== YOUR OBJECTIVE ==
Using the records below, write out again exactly the lines that begin at the line containing "סכום קבוע והן" and end at the line containing "תשלומים ואגרות לרשויות", and no other lines.

== RECORDED DATA ==

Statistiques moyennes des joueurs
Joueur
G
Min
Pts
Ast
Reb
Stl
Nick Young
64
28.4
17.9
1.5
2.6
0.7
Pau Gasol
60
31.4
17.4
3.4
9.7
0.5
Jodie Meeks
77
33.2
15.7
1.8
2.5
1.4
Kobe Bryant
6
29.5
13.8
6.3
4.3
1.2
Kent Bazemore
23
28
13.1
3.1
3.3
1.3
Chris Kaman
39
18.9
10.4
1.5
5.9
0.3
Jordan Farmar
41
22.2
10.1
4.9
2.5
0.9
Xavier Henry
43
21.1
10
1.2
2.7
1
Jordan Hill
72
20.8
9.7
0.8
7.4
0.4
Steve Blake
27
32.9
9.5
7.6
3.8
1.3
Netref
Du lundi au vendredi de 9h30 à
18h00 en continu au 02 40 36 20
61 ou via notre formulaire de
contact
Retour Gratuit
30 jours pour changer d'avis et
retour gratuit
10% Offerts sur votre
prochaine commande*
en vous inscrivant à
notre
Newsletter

...

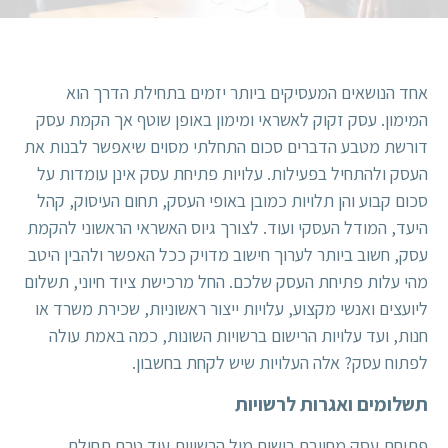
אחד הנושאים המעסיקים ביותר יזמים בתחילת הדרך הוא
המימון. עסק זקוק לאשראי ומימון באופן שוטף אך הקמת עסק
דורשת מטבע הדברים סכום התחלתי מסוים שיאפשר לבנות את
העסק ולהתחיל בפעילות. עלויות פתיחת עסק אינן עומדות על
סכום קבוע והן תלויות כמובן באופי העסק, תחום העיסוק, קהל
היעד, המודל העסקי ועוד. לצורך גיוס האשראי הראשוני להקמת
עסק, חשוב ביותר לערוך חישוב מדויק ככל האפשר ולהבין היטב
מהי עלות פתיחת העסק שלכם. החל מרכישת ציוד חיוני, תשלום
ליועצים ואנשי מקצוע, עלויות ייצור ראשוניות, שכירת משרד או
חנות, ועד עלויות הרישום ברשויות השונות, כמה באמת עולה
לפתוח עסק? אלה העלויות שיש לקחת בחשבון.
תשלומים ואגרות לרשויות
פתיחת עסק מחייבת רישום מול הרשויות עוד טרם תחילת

== TASK SOLUTION ==
סכום קבוע והן תלויות כמובן באופי העסק, תחום העיסוק, קהל
היעד, המודל העסקי ועוד. לצורך גיוס האשראי הראשוני להקמת
עסק, חשוב ביותר לערוך חישוב מדויק ככל האפשר ולהבין היטב
מהי עלות פתיחת העסק שלכם. החל מרכישת ציוד חיוני, תשלום
ליועצים ואנשי מקצוע, עלויות ייצור ראשוניות, שכירת משרד או
חנות, ועד עלויות הרישום ברשויות השונות, כמה באמת עולה
לפתוח עסק? אלה העלויות שיש לקחת בחשבון.
תשלומים ואגרות לרשויות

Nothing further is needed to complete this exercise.